The Chivalry was the party of southerners, slaveholders, and anyone else who was pro-slavery. It also included men who were not from the South or pro-slavery, but opposed the Tammany tactics of David C. Broderick, the boss of San Francisco. William M. Gwin, U.S. Senator, was the leader of the Chivalry.
(Were their slaves in California? Yes, there were. Although forbidden by the California Constitution, some southerners brought slaves with them during the Gold Rush, and it would take time and effort to eradicate slavery from the state.)
The “Chivs,” also called “Rose-water Democrats,” had a great deal of power in the party, but they were hated by those adamantly opposed to seeing slavery imported into California, or the state divided into a slave-holding half, and a free half.

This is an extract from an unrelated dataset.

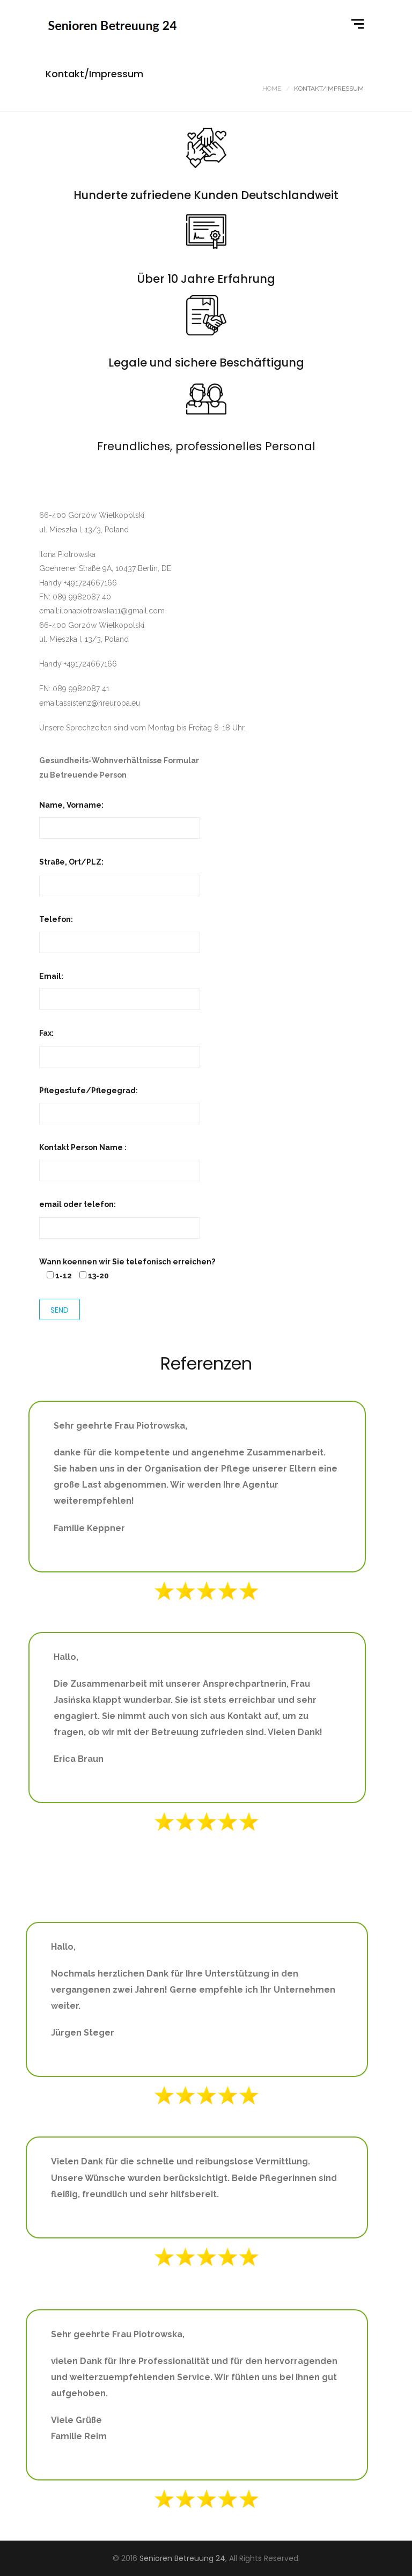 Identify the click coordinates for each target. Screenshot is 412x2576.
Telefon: (119, 931)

David C. Broderick led the Tammany wing. Its other nickname, the “Hard-Fisted Democrats,” gives you an idea of what kind of men they were. Broderick had been schooled in politics under Boss Tweed in New York City. He ruled in San Francisco, and had in his hand numerous lucrative patronage jobs. He wasn’t going to let a bunch of “Rose-water Democrats” call the shots.

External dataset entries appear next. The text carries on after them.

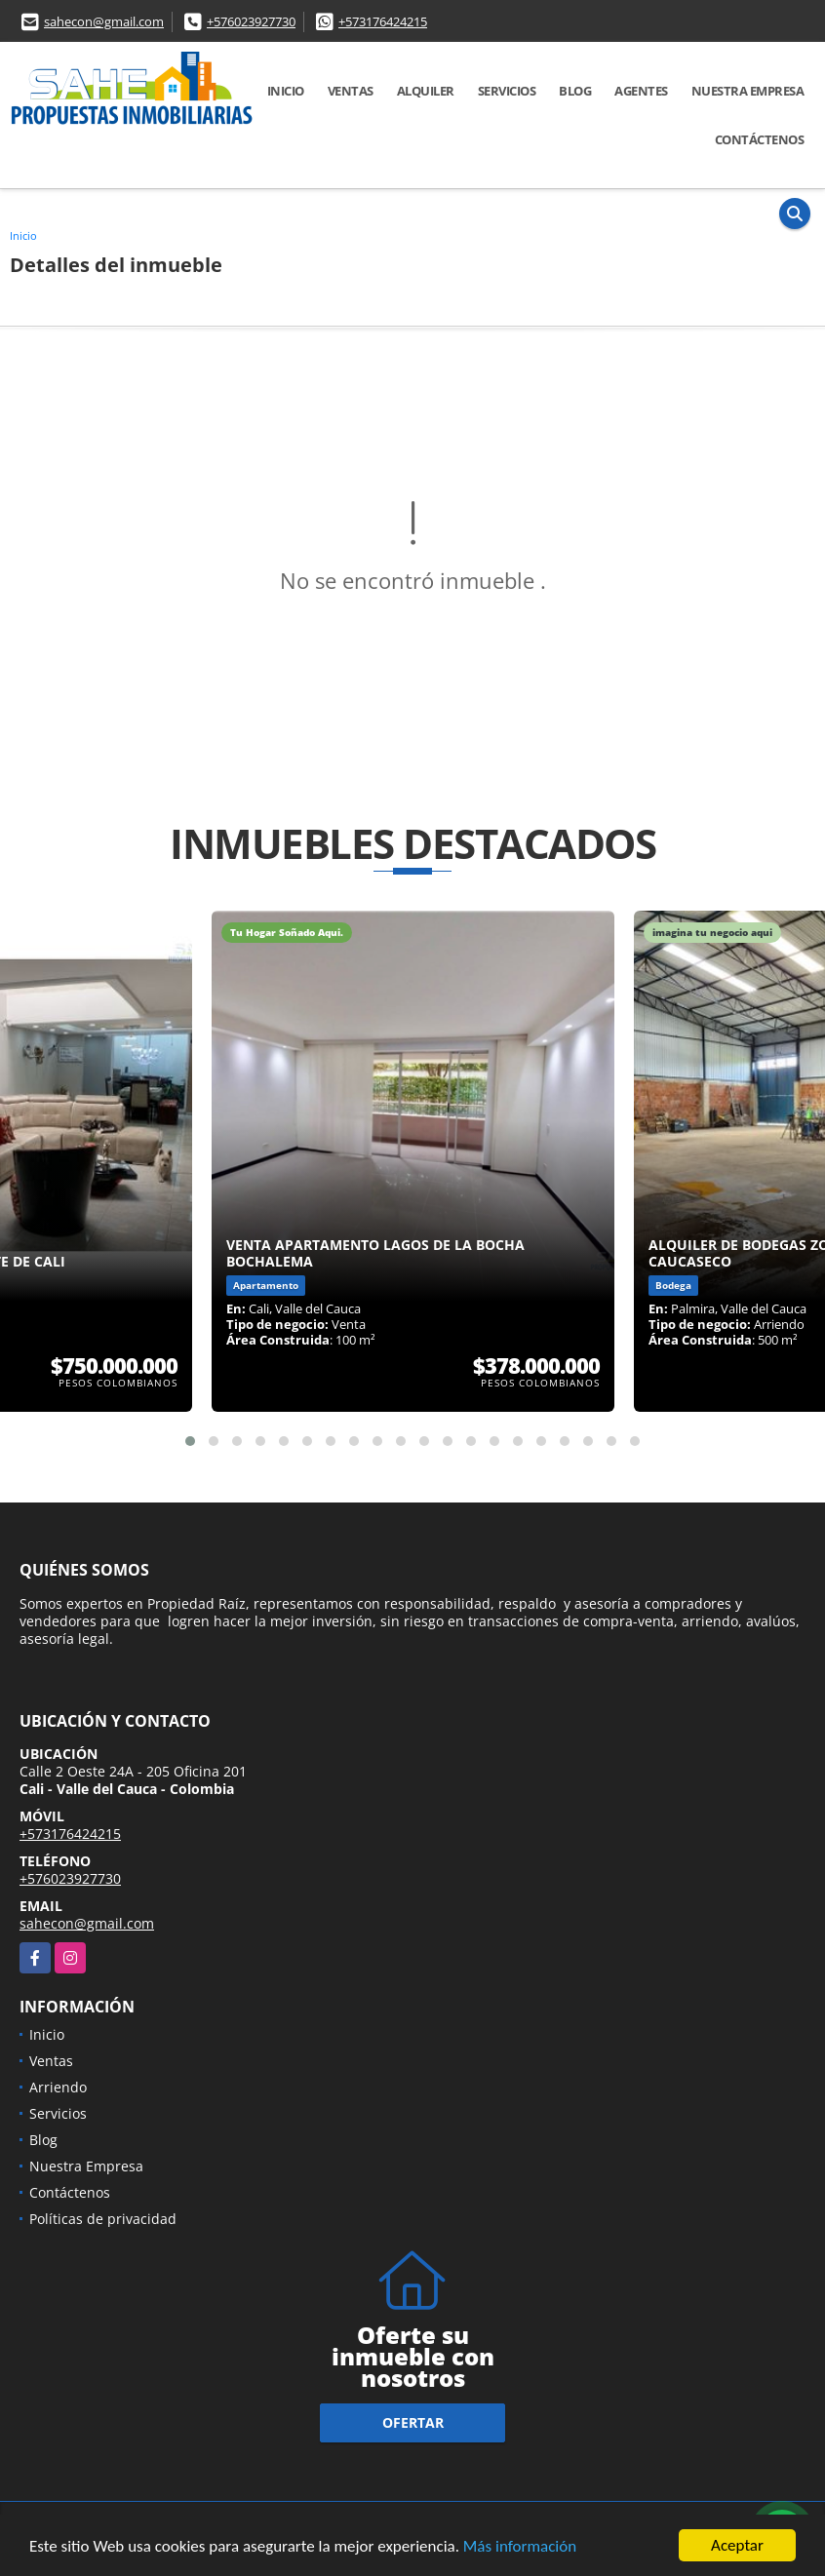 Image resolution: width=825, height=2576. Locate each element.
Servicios (507, 90)
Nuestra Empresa (748, 90)
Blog (575, 90)
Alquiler (425, 90)
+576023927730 (251, 21)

Since Broderick’s group also allied themselves with the short-lived Free Soil Party, they were often referred to as Free Soilers. The Free Soil Party in the East was comprised of former Northern Democrats and Whigs, who sought to ban slavery in all the newly-acquired territory in the West. As Free Soilers, David Broderick and his crew were not so much interested in the rights of slaves and African-Americans as they were in free soil for white men.
So it gets complicated. The nicknames (and worse) flew about like chicken feathers — “Bone-and-Sinew Democrats,” “Piano Democrats,” “Bogus Democrats,” “LeCompton” and “Anti-LeCompton Democrats,” The Democratic Party was not united, and that would spell trouble for the party when upstart rivals came on the scene, as we will soon see.